Nepal's 14-company non-life insurance sector wrote NPR 4,491 crore in gross premiums in FY 2081/82, with penetration at just 0.74% of GDP. The sector's best underwriters earn consistent net combined ratios of 60–75%, a severe catastrophe year in FY 2082/83 exposed both the sector's exposure to flood and political-risk losses and the durability of well-structured reinsurance programs.

June 17, 202614 min

Sector at a Glance

Nepal's non-life (general) insurance sector provides short-duration risk coverage — motor, property, engineering and construction, marine cargo, aviation, agriculture, and miscellaneous liability — to individuals, businesses, and government entities. As of FY 2081/82, 14 licensed non-life insurers operate through 1,155 branches across Nepal's seven provinces, supported by four micro non-life insurers serving rural and underserved segments. (Source: NIA Annual Report FY2081/82, Table 3 and Table 5 — Primary.)
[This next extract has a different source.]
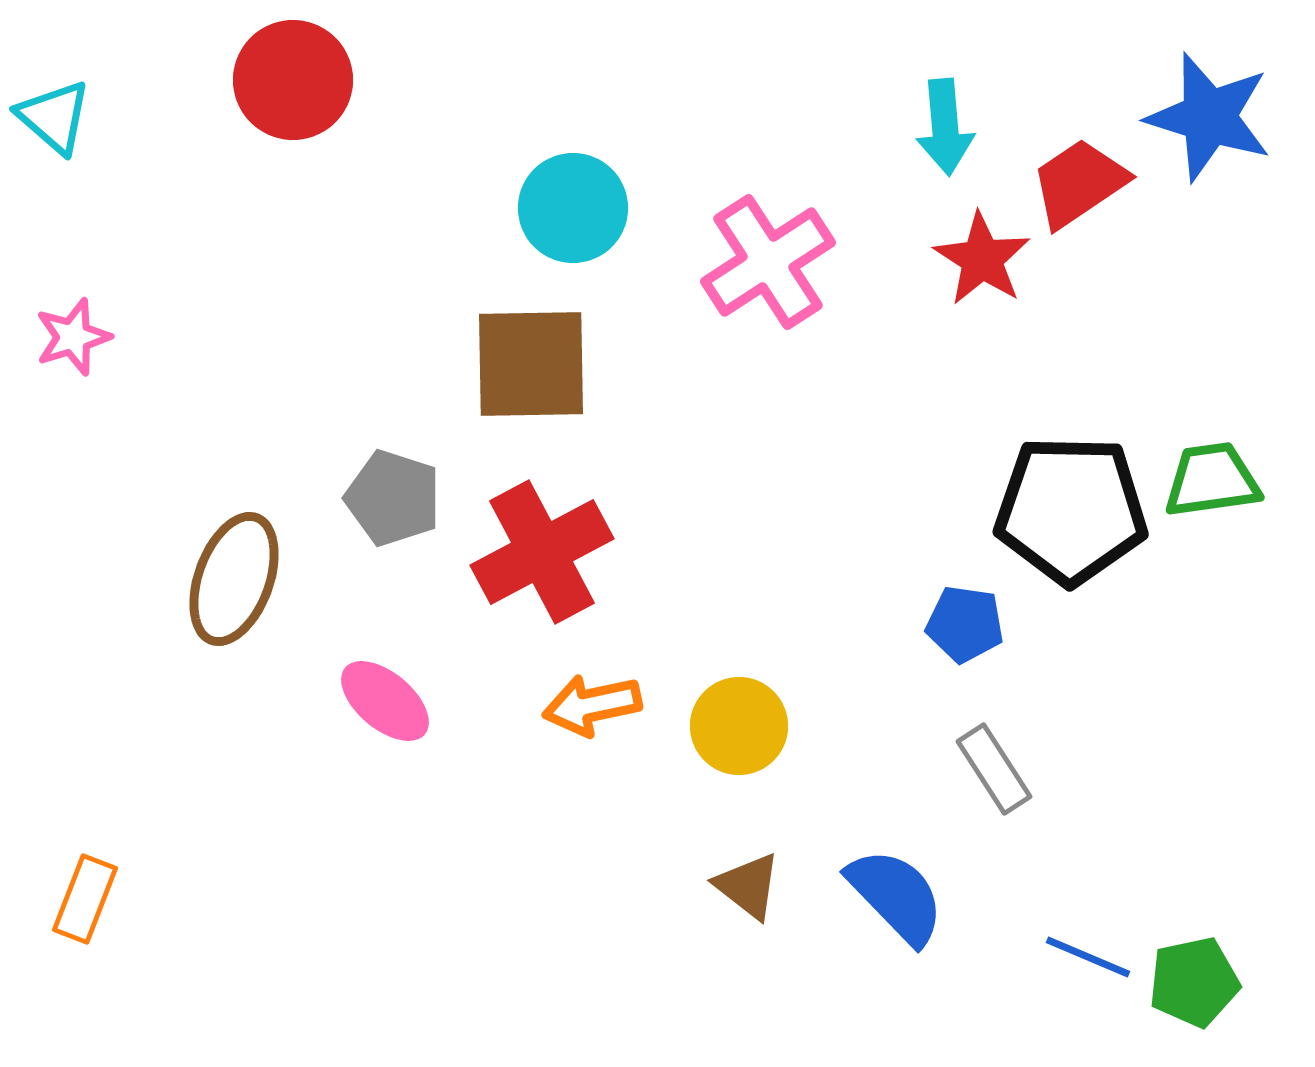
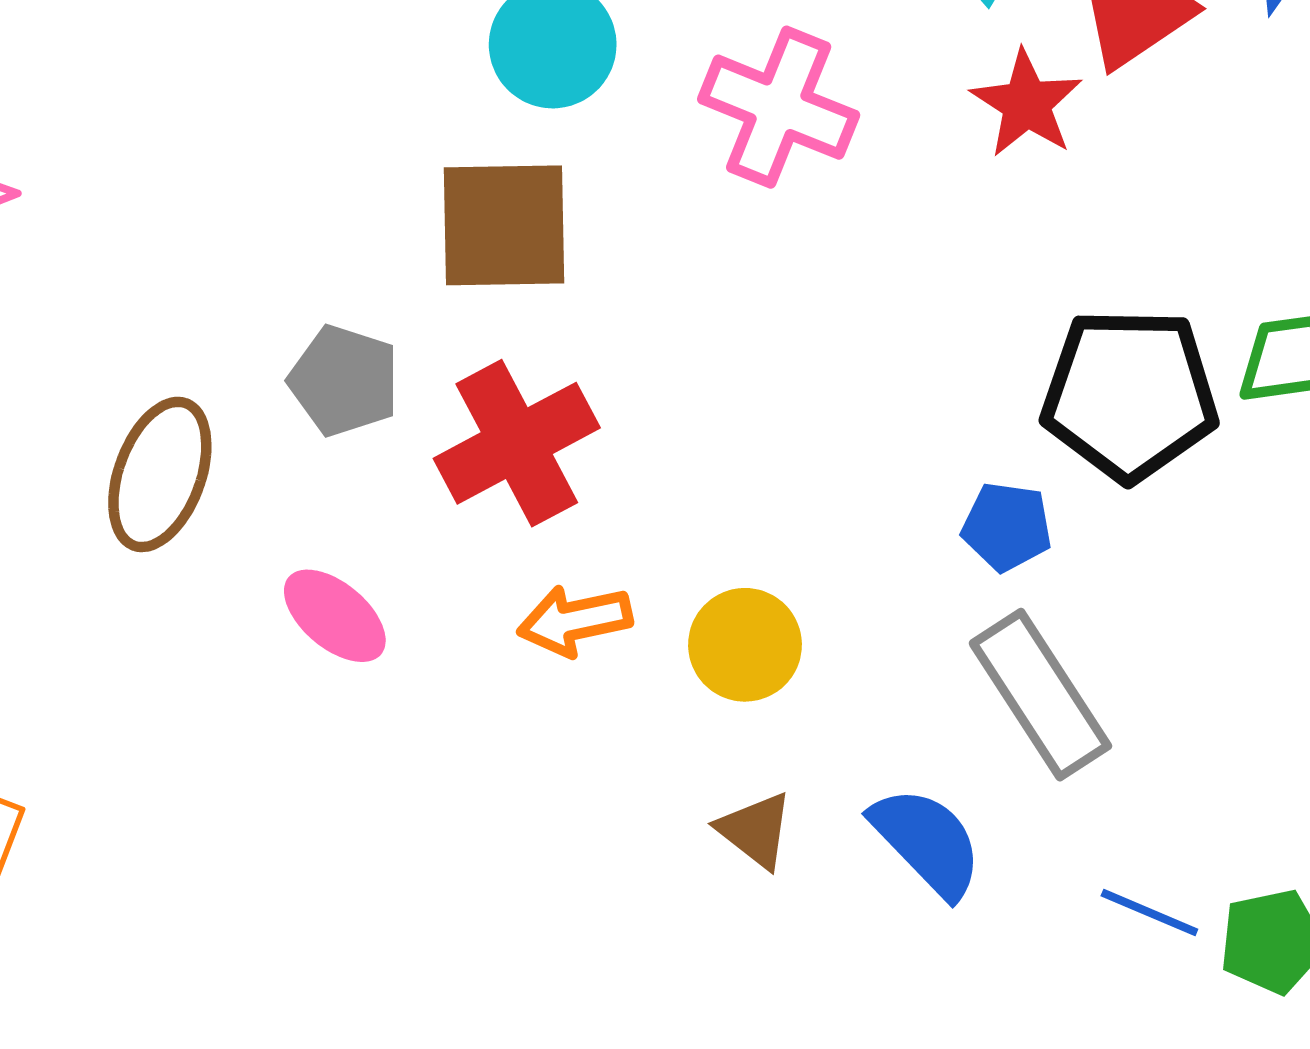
pink cross: (768, 262) -> (779, 107), turned -35
gray rectangle: (994, 769) -> (1040, 695), size x1.6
The sector's economics are two-part: underwriting income (net premiums minus net claims and expenses) and investment income earned on the premium float held in bank deposits, government bonds, and listed equity.


Five-Year GWP History

Fiscal Year Non-Life GWP (NPR Crore) YoY Growth Claims Paid (NPR Crore) Penetration (% GDP) Density (NPR/capita)
FY 2076/77 2,756 n/d n/d n/d
FY 2077/78 2,892 +4.9% n/d n/d n/d
FY 2078/79 3,612 +24.9% n/d n/d n/d
FY 2079/80 4,051 +12.2% 2,071 0.73% 1,325
FY 2080/81 4,147 +2.4% 1,790 0.73% 1,350
FY 2081/82 4,491 +8.3% 2,526 0.74% 1,462
FY 2082/83 (9M) 3,628 ~+12% est. 2,028 n/a (partial yr) n/a

Source: FY 2076/77–FY 2080/81: NIA Annual Report FY2080/81, Section 2.3.3 — Primary. FY 2081/82: NIA indicator.xlsx — Primary. FY 2082/83 (9M): NIA company×province quarterly xlsx files, Q3 FY2082/83 — Primary. Penetration and density: NIA Annual Report FY2081/82, Tables 4 and 5; indicator.xlsx — Primary.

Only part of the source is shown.